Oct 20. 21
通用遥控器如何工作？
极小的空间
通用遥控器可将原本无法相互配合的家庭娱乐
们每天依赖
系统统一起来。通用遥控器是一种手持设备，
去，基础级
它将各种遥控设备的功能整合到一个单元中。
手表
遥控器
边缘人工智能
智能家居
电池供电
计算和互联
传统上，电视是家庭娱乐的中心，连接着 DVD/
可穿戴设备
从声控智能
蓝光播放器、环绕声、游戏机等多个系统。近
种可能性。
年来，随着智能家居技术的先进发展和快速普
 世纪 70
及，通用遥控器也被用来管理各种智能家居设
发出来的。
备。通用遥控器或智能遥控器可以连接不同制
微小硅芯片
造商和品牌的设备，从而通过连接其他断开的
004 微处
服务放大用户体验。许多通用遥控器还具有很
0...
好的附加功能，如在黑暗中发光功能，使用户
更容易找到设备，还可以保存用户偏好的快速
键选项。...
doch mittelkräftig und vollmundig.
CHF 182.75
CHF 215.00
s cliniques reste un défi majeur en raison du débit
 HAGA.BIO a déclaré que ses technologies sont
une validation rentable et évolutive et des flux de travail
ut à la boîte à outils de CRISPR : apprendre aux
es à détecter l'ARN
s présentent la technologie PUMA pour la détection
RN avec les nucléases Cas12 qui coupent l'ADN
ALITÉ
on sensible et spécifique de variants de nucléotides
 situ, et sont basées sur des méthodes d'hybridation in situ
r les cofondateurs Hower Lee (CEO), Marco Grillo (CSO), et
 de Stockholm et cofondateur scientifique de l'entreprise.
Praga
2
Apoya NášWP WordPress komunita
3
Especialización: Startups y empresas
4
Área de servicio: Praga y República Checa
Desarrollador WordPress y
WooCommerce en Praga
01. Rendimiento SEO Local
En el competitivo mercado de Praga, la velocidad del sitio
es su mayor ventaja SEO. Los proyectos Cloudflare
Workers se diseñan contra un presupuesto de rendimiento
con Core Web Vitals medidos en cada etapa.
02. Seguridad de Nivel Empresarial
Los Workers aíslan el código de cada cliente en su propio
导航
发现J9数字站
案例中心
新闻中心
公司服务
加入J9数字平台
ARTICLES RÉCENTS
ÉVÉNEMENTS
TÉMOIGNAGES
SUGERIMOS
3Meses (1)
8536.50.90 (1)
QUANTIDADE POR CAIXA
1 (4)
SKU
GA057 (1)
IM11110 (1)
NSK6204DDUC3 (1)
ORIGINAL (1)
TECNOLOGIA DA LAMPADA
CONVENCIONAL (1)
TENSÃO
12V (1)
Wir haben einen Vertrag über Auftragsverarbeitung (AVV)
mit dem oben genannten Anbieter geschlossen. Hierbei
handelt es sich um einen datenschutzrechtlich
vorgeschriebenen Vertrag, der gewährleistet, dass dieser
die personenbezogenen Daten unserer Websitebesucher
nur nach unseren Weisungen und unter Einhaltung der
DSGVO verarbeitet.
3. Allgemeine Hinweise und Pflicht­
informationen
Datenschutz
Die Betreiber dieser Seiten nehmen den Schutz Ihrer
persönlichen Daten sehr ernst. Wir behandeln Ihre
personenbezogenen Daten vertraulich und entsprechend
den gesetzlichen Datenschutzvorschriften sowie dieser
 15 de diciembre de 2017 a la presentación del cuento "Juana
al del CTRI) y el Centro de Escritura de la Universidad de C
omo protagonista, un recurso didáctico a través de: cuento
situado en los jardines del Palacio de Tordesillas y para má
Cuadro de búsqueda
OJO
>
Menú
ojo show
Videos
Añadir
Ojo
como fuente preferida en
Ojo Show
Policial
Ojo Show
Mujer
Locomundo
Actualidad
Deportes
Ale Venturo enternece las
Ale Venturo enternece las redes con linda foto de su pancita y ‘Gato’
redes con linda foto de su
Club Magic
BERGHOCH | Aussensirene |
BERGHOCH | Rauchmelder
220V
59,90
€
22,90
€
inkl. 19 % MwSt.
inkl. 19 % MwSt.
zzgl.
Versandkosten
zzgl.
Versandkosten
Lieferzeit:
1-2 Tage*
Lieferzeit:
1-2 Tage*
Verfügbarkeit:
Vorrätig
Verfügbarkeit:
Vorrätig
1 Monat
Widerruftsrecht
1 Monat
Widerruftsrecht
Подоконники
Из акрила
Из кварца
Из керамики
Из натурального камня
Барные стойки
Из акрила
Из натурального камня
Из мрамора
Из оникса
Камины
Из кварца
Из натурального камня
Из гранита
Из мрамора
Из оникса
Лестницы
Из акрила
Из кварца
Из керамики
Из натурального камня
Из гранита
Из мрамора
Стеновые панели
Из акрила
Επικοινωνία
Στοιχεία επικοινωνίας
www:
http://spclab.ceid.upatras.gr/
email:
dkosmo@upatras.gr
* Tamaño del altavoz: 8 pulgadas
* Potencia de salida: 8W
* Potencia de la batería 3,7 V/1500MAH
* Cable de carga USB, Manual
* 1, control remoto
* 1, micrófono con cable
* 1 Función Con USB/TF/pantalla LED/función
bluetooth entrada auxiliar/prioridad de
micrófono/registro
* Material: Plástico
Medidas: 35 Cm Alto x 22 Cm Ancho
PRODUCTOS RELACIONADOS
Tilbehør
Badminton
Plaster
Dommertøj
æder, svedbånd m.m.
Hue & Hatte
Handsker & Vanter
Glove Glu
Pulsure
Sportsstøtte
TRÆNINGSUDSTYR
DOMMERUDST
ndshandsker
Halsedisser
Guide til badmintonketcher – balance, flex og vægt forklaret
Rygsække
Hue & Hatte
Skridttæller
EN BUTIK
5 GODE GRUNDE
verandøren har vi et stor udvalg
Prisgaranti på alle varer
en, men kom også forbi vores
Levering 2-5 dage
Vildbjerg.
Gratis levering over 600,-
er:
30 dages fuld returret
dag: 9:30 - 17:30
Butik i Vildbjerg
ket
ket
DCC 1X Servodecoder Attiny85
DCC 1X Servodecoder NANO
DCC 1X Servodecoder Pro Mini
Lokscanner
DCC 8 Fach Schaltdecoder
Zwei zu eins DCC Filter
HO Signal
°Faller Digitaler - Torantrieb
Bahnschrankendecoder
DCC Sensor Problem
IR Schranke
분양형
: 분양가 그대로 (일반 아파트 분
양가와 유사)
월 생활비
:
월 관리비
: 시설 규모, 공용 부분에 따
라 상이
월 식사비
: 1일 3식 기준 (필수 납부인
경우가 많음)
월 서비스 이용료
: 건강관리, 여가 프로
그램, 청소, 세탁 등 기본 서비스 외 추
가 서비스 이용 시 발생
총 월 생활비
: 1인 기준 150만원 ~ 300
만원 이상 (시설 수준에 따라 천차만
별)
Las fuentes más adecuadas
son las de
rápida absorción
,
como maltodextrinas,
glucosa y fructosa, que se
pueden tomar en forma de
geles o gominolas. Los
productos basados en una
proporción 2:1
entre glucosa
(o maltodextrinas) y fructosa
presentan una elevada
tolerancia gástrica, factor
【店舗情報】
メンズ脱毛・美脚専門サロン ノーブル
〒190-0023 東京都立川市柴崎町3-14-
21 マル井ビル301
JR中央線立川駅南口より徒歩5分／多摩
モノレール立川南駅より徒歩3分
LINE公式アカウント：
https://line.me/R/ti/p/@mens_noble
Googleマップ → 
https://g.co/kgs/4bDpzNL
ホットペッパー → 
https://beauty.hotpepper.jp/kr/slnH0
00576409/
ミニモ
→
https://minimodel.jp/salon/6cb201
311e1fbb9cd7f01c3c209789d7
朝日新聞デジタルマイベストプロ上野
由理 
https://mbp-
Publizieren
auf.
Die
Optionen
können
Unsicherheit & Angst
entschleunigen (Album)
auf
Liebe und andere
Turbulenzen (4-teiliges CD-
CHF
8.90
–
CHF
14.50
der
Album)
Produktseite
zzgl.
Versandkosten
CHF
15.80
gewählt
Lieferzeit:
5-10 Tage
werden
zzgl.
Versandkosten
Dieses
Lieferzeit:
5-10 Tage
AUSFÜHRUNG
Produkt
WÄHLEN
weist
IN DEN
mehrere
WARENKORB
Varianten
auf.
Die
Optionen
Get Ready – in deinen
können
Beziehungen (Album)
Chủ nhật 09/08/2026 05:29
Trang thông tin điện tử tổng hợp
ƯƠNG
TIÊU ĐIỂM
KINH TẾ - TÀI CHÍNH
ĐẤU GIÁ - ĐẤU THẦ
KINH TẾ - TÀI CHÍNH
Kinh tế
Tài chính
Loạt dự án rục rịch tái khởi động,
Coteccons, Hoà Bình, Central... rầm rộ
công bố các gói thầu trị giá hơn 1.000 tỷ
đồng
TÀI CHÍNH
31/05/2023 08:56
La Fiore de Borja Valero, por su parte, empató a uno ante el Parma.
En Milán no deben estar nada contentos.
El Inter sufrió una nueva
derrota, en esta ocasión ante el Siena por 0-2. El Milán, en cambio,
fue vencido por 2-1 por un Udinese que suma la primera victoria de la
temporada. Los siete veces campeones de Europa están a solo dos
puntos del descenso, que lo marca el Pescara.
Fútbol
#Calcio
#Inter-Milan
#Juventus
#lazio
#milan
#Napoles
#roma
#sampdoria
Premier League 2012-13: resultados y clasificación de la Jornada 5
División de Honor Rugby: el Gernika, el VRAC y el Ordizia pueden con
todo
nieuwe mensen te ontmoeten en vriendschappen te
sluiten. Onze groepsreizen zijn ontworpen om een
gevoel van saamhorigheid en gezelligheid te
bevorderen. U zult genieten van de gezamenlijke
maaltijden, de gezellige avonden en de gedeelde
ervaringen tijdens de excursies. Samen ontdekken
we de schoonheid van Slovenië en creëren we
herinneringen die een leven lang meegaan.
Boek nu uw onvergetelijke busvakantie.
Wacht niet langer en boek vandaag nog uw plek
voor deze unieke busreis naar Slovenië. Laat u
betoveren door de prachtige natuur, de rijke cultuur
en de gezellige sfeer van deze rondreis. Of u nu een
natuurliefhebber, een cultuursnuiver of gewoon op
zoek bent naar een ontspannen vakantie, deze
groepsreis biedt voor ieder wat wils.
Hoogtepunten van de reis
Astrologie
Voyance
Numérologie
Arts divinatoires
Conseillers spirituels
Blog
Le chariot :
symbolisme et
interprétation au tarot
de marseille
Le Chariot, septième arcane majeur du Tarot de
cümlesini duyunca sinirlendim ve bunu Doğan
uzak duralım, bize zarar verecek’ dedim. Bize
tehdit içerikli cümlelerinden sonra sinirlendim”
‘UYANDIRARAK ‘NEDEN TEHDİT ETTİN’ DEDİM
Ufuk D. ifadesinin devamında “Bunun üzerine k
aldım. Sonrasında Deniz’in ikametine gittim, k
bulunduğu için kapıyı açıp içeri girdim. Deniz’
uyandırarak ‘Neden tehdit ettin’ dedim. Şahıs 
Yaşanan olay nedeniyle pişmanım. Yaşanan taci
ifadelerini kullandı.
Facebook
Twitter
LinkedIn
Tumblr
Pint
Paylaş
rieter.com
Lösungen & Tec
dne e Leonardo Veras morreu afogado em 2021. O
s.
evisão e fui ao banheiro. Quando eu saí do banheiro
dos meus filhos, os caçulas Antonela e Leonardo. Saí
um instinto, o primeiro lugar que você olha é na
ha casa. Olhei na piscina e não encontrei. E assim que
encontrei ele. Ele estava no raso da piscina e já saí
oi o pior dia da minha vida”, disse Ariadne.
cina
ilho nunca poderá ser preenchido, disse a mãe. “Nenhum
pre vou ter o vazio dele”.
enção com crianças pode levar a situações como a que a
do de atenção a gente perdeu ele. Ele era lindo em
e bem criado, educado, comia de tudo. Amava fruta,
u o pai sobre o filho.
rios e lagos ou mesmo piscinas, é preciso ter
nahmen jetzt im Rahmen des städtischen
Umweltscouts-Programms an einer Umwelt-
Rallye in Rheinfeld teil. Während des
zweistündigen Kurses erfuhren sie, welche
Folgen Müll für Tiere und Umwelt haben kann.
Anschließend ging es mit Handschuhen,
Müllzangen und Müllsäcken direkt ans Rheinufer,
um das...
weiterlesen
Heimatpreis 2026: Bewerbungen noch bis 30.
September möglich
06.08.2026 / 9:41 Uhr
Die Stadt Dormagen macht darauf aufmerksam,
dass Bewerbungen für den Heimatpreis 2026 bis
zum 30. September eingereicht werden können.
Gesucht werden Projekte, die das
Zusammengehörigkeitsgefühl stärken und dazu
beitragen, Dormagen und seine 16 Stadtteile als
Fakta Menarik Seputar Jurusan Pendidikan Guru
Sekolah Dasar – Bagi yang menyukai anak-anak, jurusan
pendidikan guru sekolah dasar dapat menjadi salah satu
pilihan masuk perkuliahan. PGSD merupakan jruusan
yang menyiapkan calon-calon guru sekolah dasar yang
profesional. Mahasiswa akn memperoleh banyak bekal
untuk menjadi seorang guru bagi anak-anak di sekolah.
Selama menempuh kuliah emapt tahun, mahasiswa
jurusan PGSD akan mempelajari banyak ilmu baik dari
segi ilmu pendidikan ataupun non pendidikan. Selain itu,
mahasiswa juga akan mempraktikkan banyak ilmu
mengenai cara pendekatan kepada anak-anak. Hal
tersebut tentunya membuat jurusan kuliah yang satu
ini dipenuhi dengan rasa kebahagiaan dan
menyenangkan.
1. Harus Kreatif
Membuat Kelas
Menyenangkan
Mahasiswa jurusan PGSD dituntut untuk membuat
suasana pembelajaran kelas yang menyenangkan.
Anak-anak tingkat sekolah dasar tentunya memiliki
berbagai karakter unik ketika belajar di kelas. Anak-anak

--- --- ---

▶ The task: Up to and including the line with "situ, et sont", restate the records above word for word from the very first line.

▶ Task output:
Oct 20. 21
通用遥控器如何工作？
极小的空间
通用遥控器可将原本无法相互配合的家庭娱乐
们每天依赖
系统统一起来。通用遥控器是一种手持设备，
去，基础级
它将各种遥控设备的功能整合到一个单元中。
手表
遥控器
边缘人工智能
智能家居
电池供电
计算和互联
传统上，电视是家庭娱乐的中心，连接着 DVD/
可穿戴设备
从声控智能
蓝光播放器、环绕声、游戏机等多个系统。近
种可能性。
年来，随着智能家居技术的先进发展和快速普
 世纪 70
及，通用遥控器也被用来管理各种智能家居设
发出来的。
备。通用遥控器或智能遥控器可以连接不同制
微小硅芯片
造商和品牌的设备，从而通过连接其他断开的
004 微处
服务放大用户体验。许多通用遥控器还具有很
0...
好的附加功能，如在黑暗中发光功能，使用户
更容易找到设备，还可以保存用户偏好的快速
键选项。...
doch mittelkräftig und vollmundig.
CHF 182.75
CHF 215.00
s cliniques reste un défi majeur en raison du débit
 HAGA.BIO a déclaré que ses technologies sont
une validation rentable et évolutive et des flux de travail
ut à la boîte à outils de CRISPR : apprendre aux
es à détecter l'ARN
s présentent la technologie PUMA pour la détection
RN avec les nucléases Cas12 qui coupent l'ADN
ALITÉ
on sensible et spécifique de variants de nucléotides
 situ, et sont basées sur des méthodes d'hybridation in situ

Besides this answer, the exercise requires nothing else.